Well, take it, put it into the equation and
take all the derivatives. First of all you guys should be
able to see that the A will cancel on both sides.
Do you see that? So, if you put this here,
two derivatives will pull out a k^(2),
two derivatives here will pull out an ω^(2).
Therefore, if you want the two sides to match,
you will want the ω^(2) side divided by v^(2) to
equal the k^(2). That means ω = k
times v.
That's the only condition. If that is satisfied,
if this ω is k times v,
you have a solution.
No, and A stands for anything;
you can have any amplitude you want.
Of course that's a little bit of a fake.
Why is that not really literally true?
Yes? Student: [inaudible]
Professor Ramamurti Shankar: No,
I tell you it's real and positive, and two miles long.
Yes? Student: [inaudible]
Professor Ramamurti Shankar: Not only that.
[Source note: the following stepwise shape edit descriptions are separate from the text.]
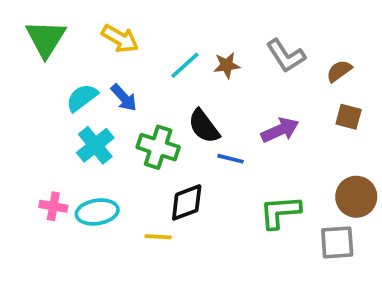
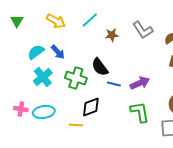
green triangle: (46, 39) -> (17, 21), size x0.6
cyan line: (185, 65) -> (90, 20), moved
purple arrow: (280, 130) -> (140, 83), moved
green L-shape: (280, 212) -> (140, 112), turned 85

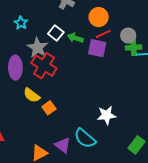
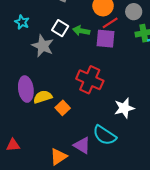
gray circle: (128, 36) -> (134, 12), moved
red cross: (44, 66) -> (90, 80), moved
purple ellipse: (15, 68) -> (26, 89), moved
yellow semicircle: (32, 95) -> (43, 97), turned 132

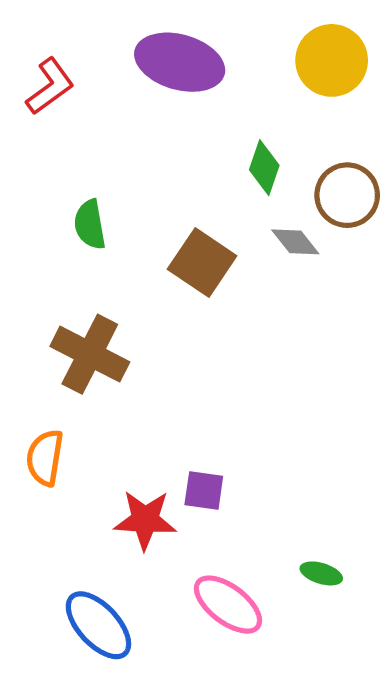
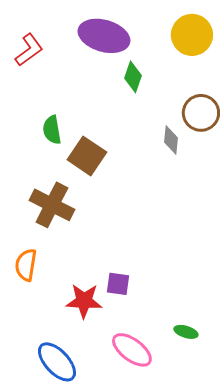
green diamond: (264, 168) -> (133, 77), moved
gray diamond: (295, 242) -> (171, 140), turned 44
brown square: (202, 263) -> (87, 156), moved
The whole calculation assumed it was a small displacement
problem, right? That's why sin θ and
tan θ are all equal to θ and cos θ is
roughly 1. So, once you make an
approximation and you get an answer, you should not blindly
apply the answer to circumstances that are not
valid. So, even though the answer says
you can have any A that you like, in practice you shouldn't
use it for A, which is so large that the
small angle approximation fails. Alright, so A is anything.
So, let's put in the result I've learned,
namely, that ω = kv, and write it as k times
x - vt. And here's where we were at the
end of the class. What this tells you is that
this guy is some function of x - vt.
It happens to be A cos, but it turns out any function
of x - vt actually satisfies the wave equation.
That's a very interesting exercise for you calculus buffs.
Take f unknown function, whatever you like,
but it's not an arbitrary function in which x and
t appear any way they like,
they appear only in this combination.
So, make up any function you'd like, hyperbolic cos of
x - vt, that's a solution to the wave
equation. Why?
Because if you start taking derivatives, if you call this
variable w, you'll find that partial
derivative of x and partial derivative of,
with respect to T are all connected with derivatives
of w; and then if you do the chain
rule, you'll find it satisfies the wave equation.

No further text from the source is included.